Bei einer Lesereise durch Deutschland verliebte sich der Autor in die Stadt

Insbesondere wenn es sich bei der neuen Figur um eine Frau handelt, und obendrein um eine Deutsche, wenn auch mit türkischen Wurzeln. „Ich war ziemlich nervös, ob meine Leser das akzeptieren würden“, sagt Ümit. „Doch zu meiner freudigen Überraschung sind sie begeistert.“ Kommissarin Yildiz Karasu und ihr Assistent Tobias Becker ermitteln für die Kriminalpolizei in Berlin, denn dort spielt der Roman – ein gewaltiger Sprung für Ahmet Ümit und seine Leser, denn bisher spielten seine Krimis in der Türkei.

Mit dem Gedanken an einen Roman über Berlin habe er sich getragen, seit er sich im Jahr 2005 auf einer Lesereise durch Deutschland in die Stadt verliebte, erzählt der Autor. „Berlin ist eine besondere Stadt für mich“, sagt Ümit; zum einen, weil es eine kosmopolitische Stadt sei, zum anderen aber wegen der Holocaust-Gedenkstätte. „Berlin ist eine Stadt, die ihrer Vergangenheit ins Auge blickt, die sich zu ihrer Schuld bekennen kann“, sagt Ümit. Die Türkei habe das bisher nicht geschafft, obwohl sie es nötig hätte. „Das macht eine Gesellschaft gesünder und demokratischer und menschlicher. So ist Berlin, und deshalb liebe ich diese Stadt und wollte über sie schreiben.“

Erinnerungskultur ist ein immer wiederkehrendes Motiv in Ümits Werk; in seinen türkischen Romanen thematisierte er etwa das Schicksal der Armenier oder die Pogrome gegen die griechische Bevölkerung von Istanbul.
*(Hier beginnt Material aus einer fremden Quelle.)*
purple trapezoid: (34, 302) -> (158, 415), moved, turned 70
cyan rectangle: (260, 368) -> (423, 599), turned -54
Um die Schatten der Vergangenheit, die auf der Gegenwart liegen, geht es auch in „Land der verlorenen Götter“: um deutsche Archäologie in Vorderasien, um das Dritte Reich und Neonazis, um Gastarbeiter und Integration in Deutschland und um den Mauerfall. Im Mittelpunkt der Handlung steht der Pergamonaltar – und eine Serie gruseliger Morde in Berlin, die Kommissarin Yildiz Karasu aufzuklären hat.
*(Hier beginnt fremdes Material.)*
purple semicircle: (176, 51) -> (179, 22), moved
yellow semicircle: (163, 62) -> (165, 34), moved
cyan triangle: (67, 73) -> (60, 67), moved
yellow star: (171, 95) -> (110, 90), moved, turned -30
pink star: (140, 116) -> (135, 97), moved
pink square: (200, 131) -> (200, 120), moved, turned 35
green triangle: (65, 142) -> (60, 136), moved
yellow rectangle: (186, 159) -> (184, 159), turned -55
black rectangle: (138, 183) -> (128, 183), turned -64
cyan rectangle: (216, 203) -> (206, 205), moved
Den Schauplatz Berlin hat Ümit dafür ebenso gründlich recherchiert wie die historischen Hintergründe. Um den Roman zu schreiben, habe er zehn Jahre lang mehrere Monate im Jahr in Berlin gelebt und sich dort in der Heinrich-Heine-Straße eine Wohnung gekauft, erzählt er. „Ich wollte alles genau wissen: wie der Winter dort ist oder der Herbst, wie das Essen ist, was die deutsche Kultur ausmacht.“ Das Leben in Berlin sei freilich nicht nur Recherchearbeit gewesen, sondern habe ihm viel Freude gemacht.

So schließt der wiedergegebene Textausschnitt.